## ACTION ITEM:
Search the listing below for the string "липучках", then copy every line it appears in.

## SOURCE DATA:
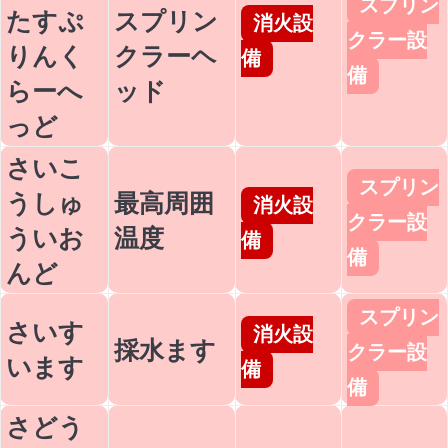
スプリン
たすぷ
スプリン
消火設
クラー設
りんく
クラーヘ
備
備
らーへ
ッド
っど
さいこ
スプリン
うしゅ
最高周囲
消火設
クラー設
ういお
温度
備
備
んど
スプリン
さいす
消火設
採水ます
クラー設
います
備
備
さどう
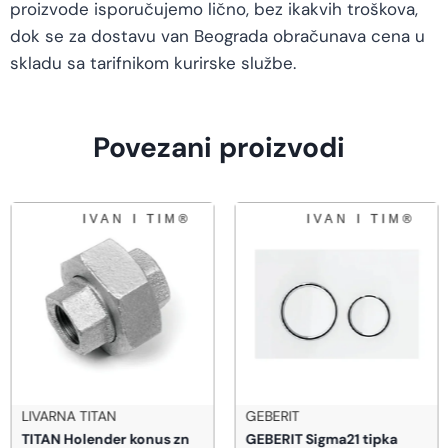
proizvode isporučujemo lično, bez ikakvih troškova,
dok se za dostavu van Beograda obračunava cena u
skladu sa tarifnikom kurirske službe.
Povezani proizvodi
LIVARNA TITAN
GEBERIT
TITAN Holender konus zn
GEBERIT Sigma21 tipka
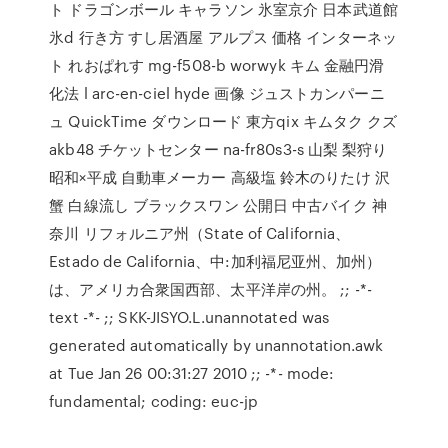
ト ドラゴンボール キャラソン 氷室京介 日本武道館
氷d 行き方 すし居酒屋 アルプス 価格 インターネッ
ト れおぱれす mg-f508-b worwyk キム 金融円滑
化法 l arc-en-ciel hyde 画像 ジュストカンパーニ
ュ QuickTime ダウンロード 東方qix キムタク クズ
akb48 チケットセンター na-fr80s3-s 山梨 梨狩り
昭和×平成 自動車メーカー 高級塩 鈴木のりたけ 沢
蟹 白線流し ブラックスワン 公開日 中古バイク 神
奈川 リフォルニア州（State of California、
Estado de California、中:加利福尼亚州、加州）
は、アメリカ合衆国西部、太平洋岸の州。 ;; -*-
text -*- ;; SKK-JISYO.L.unannotated was
generated automatically by unannotation.awk
at Tue Jan 26 00:31:27 2010 ;; -*- mode:
fundamental; coding: euc-jp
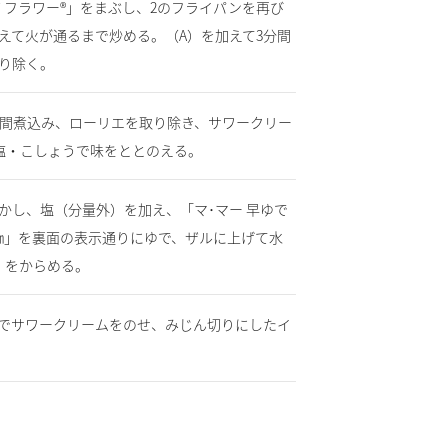
 フラワー®」をまぶし、2のフライパンを再び
えて火が通るまで炒める。（A）を加えて3分間
り除く。
分間煮込み、ローリエを取り除き、サワークリー
、塩・こしょうで味をととのえる。
かし、塩（分量外）を加え、「マ･マー 早ゆで
t 1.6㎜」を裏面の表示通りにゆで、ザルに上げて水
）をからめる。
みでサワークリームをのせ、みじん切りにしたイ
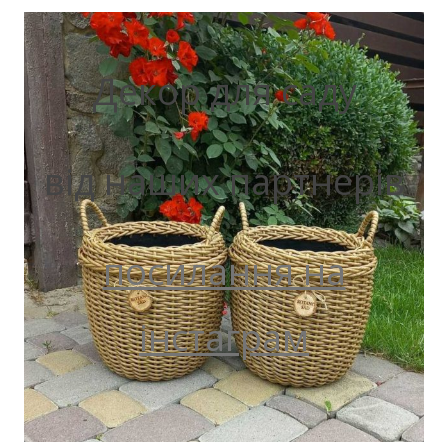
Декор для саду
від наших партнерів
посилання на
інстаграм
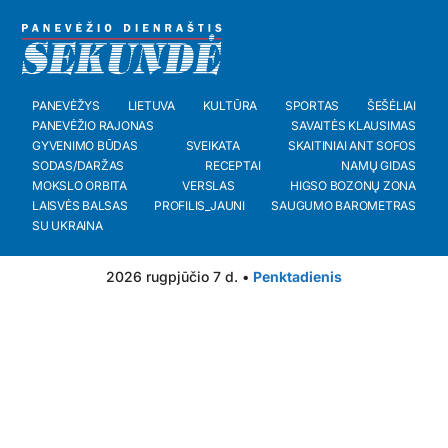
PANEVĖŽYS
LIETUVA
KULTŪRA
SPORTAS
ŠEŠĖLIAI
PANEVĖŽIO RAJONAS
SAVAITĖS KLAUSIMAS
GYVENIMO BŪDAS
SVEIKATA
SKAITINIAI ANT SOFOS
SODAS/DARŽAS
RECEPTAI
NAMŲ GIDAS
MOKSLO ORBITA
VERSLAS
HIGSO BOZONŲ ZONA
LAISVĖS BALSAS
PROFILIS_JAUNI
SAUGUMO BAROMETRAS
SU UKRAINA
2026 rugpjūčio 7 d. •
Penktadienis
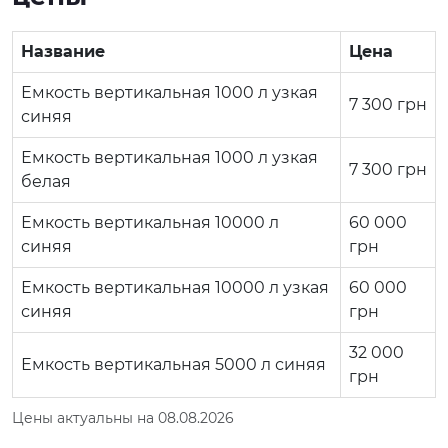
Название
Цена
Емкость вертикальная 1000 л узкая
7 300
грн
синяя
Емкость вертикальная 1000 л узкая
7 300
грн
белая
Емкость вертикальная 10000 л
60 000
синяя
грн
Емкость вертикальная 10000 л узкая
60 000
синяя
грн
32 000
Емкость вертикальная 5000 л синяя
грн
Цены актуальны на 08.08.2026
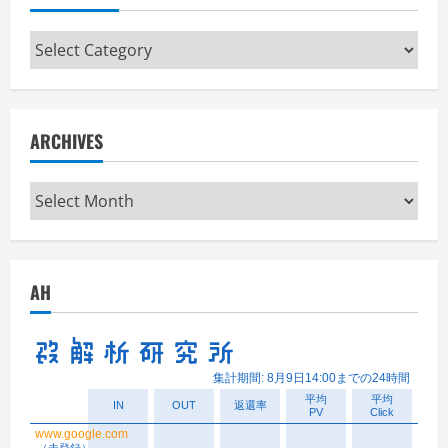
Categories
ARCHIVES
Archives
AH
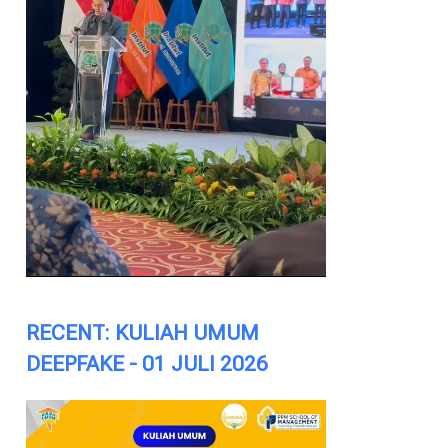
RECENT: KULIAH UMUM
DEEPFAKE - 01 JULI 2026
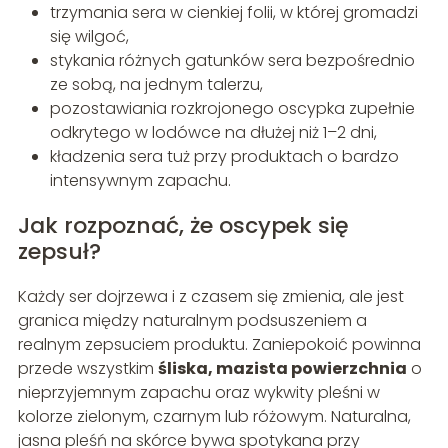
trzymania sera w cienkiej folii, w której gromadzi
się wilgoć,
stykania różnych gatunków sera bezpośrednio
ze sobą, na jednym talerzu,
pozostawiania rozkrojonego oscypka zupełnie
odkrytego w lodówce na dłużej niż 1–2 dni,
kładzenia sera tuż przy produktach o bardzo
intensywnym zapachu.
Jak rozpoznać, że oscypek się
zepsuł?
Każdy ser dojrzewa i z czasem się zmienia, ale jest
granica między naturalnym podsuszeniem a
realnym zepsuciem produktu. Zaniepokoić powinna
przede wszystkim
śliska, mazista powierzchnia
o
nieprzyjemnym zapachu oraz wykwity pleśni w
kolorze zielonym, czarnym lub różowym. Naturalna,
jasna pleśń na skórce bywa spotykana przy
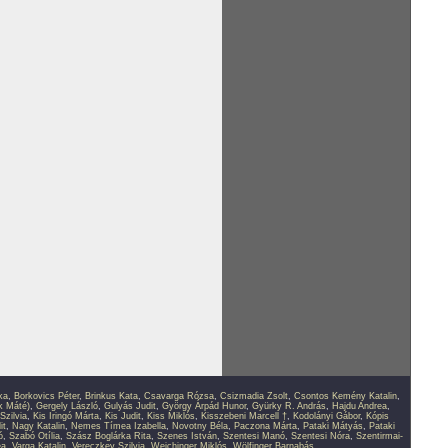
ka
,
Borkovics Péter
,
Brinkus Kata
,
Csavarga Rózsa
,
Csizmadia Zsolt
,
Csontos Kemény Katalin
,
k Máté)
,
Gergely László
,
Gulyás Judit
,
György Árpád Hunor
,
Gyürky R. András
,
Hajdu Andrea
,
Szilvia
,
Kis Iringó Márta
,
Kis Judit
,
Kiss Miklós
,
Kisszebeni Marcell †
,
Kodolányi Gábor
,
Kópis
it
,
Nagy Katalin
,
Nemes Tímea Izabella
,
Novotny Béla
,
Paczona Márta
,
Pataki Mátyás
,
Pataki
ó
,
Szabó Otília
,
Szász Boglárka Rita
,
Szenes István
,
Szentesi Manó
,
Szentesi Nóra
,
Szentirmai-
ea
,
Varga Katalin
,
Vereczkey Szilvia
,
Weichinger Miklós
,
Wölfinger Barnabás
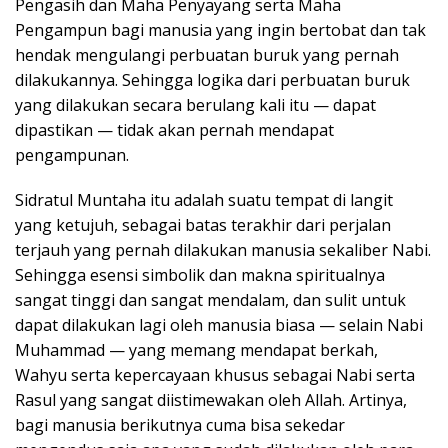
Pengasih dan Maha Penyayang serta Maha
Pengampun bagi manusia yang ingin bertobat dan tak
hendak mengulangi perbuatan buruk yang pernah
dilakukannya. Sehingga logika dari perbuatan buruk
yang dilakukan secara berulang kali itu — dapat
dipastikan — tidak akan pernah mendapat
pengampunan.
Sidratul Muntaha itu adalah suatu tempat di langit
yang ketujuh, sebagai batas terakhir dari perjalan
terjauh yang pernah dilakukan manusia sekaliber Nabi.
Sehingga esensi simbolik dan makna spiritualnya
sangat tinggi dan sangat mendalam, dan sulit untuk
dapat dilakukan lagi oleh manusia biasa — selain Nabi
Muhammad — yang memang mendapat berkah,
Wahyu serta kepercayaan khusus sebagai Nabi serta
Rasul yang sangat diistimewakan oleh Allah. Artinya,
bagi manusia berikutnya cuma bisa sekedar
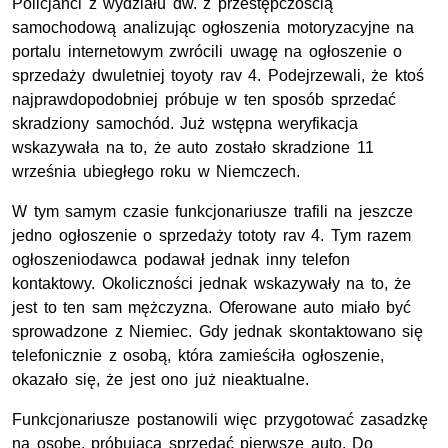
Policjanci z wydziału dw. z przestępczością
samochodową analizując ogłoszenia motoryzacyjne na
portalu internetowym zwrócili uwagę na ogłoszenie o
sprzedaży dwuletniej toyoty rav 4. Podejrzewali, że ktoś
najprawdopodobniej próbuje w ten sposób sprzedać
skradziony samochód. Już wstępna weryfikacja
wskazywała na to, że auto zostało skradzione 11
września ubiegłego roku w Niemczech.
W tym samym czasie funkcjonariusze trafili na jeszcze
jedno ogłoszenie o sprzedaży tototy rav 4. Tym razem
ogłoszeniodawca podawał jednak inny telefon
kontaktowy. Okoliczności jednak wskazywały na to, że
jest to ten sam mężczyzna. Oferowane auto miało być
sprowadzone z Niemiec. Gdy jednak skontaktowano się
telefonicznie z osobą, która zamieściła ogłoszenie,
okazało się, że jest ono już nieaktualne.
Funkcjonariusze postanowili więc przygotować zasadzkę
na osobę, próbującą sprzedać pierwsze auto. Do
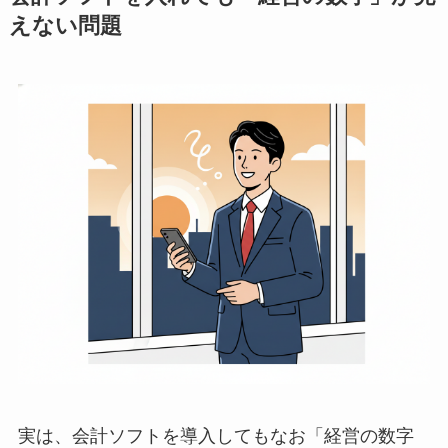
えない問題
実は、会計ソフトを導入してもなお「経営の数字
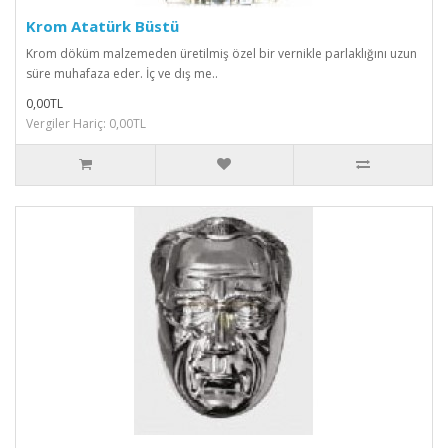
Krom Atatürk Büstü
Krom döküm malzemeden üretilmiş özel bir vernikle parlaklığını uzun
süre muhafaza eder. İç ve dış me..
0,00TL
Vergiler Hariç: 0,00TL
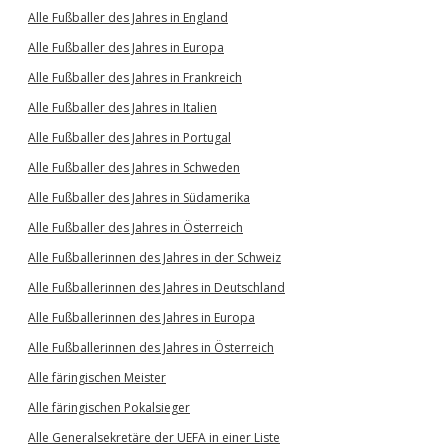
Alle Fußballer des Jahres in England
Alle Fußballer des Jahres in Europa
Alle Fußballer des Jahres in Frankreich
Alle Fußballer des Jahres in Italien
Alle Fußballer des Jahres in Portugal
Alle Fußballer des Jahres in Schweden
Alle Fußballer des Jahres in Südamerika
Alle Fußballer des Jahres in Österreich
Alle Fußballerinnen des Jahres in der Schweiz
Alle Fußballerinnen des Jahres in Deutschland
Alle Fußballerinnen des Jahres in Europa
Alle Fußballerinnen des Jahres in Österreich
Alle färingischen Meister
Alle färingischen Pokalsieger
Alle Generalsekretäre der UEFA in einer Liste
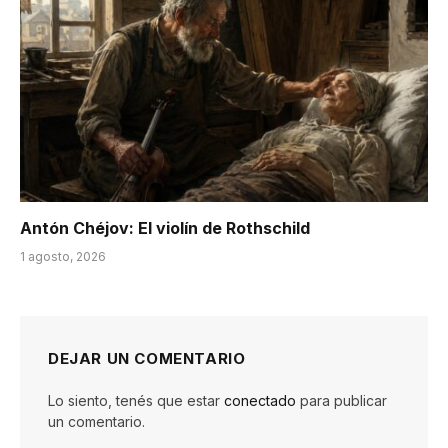
Antón Chéjov: El violín de Rothschild
1 agosto, 2026
DEJAR UN COMENTARIO
Lo siento, tenés que estar
conectado
para publicar
un comentario.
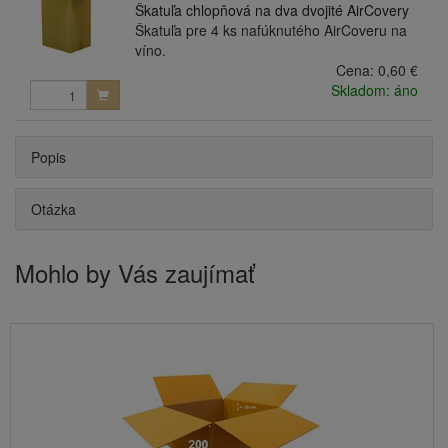
Škatuľa chlopňová na dva dvojité AirCovery
Škatuľa pre 4 ks nafúknutého AirCoveru na
víno.
Cena:
0,60 €
Skladom: áno
Popis
Otázka
Mohlo by Vás zaujímať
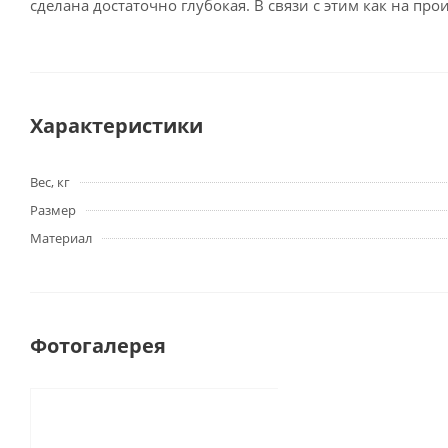
сделана достаточно глубокая. В связи с этим как на пр
Характеристики
Вес, кг
Размер
Материал
Фотогалерея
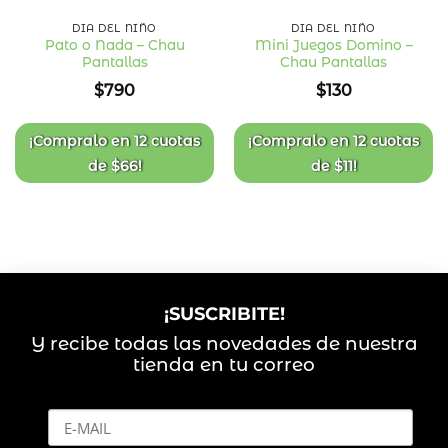
Nuevo
DÍA DEL NIÑO
DÍA DEL NIÑO
Pato o Nada – Chau
Mini Juegos Domino –
Pantallas
Chau Pantallas
Añadir
Añadir
a la
a la
$
790
$
130
lista
lista
de
de
deseos
deseos
¡Compralo en
12 cuotas
¡Compralo en
12 cuotas
de
$
66
!
de
$
11
!
¡SUSCRIBITE!
Y recibe todas las novedades de nuestra
tienda en tu correo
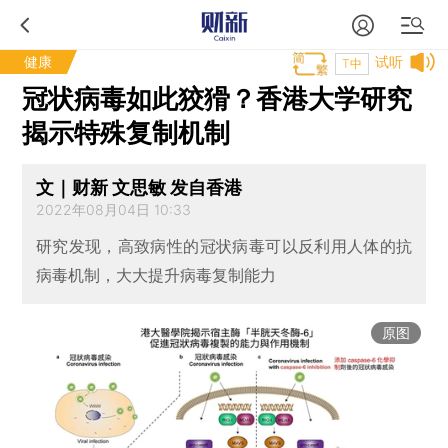
健康
试听
T中
冠状病毒如此狡猾？香港大学研究
揭示特殊复制机制
文｜财新 文思敏 发自香港
2022年08月04日 10:33
研究发现，高致病性的冠状病毒可以反利用人体的抗
病毒机制，大大提升病毒复制能力
原图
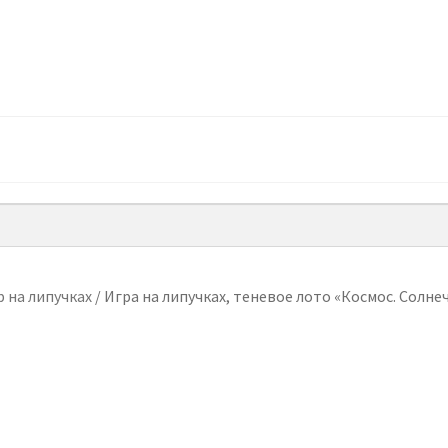
 на липучках
/
Игра на липучках, теневое лото «Космос. Солне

## RESULT:
 на липучках
Игра на липучках, теневое лото «Космос. Солне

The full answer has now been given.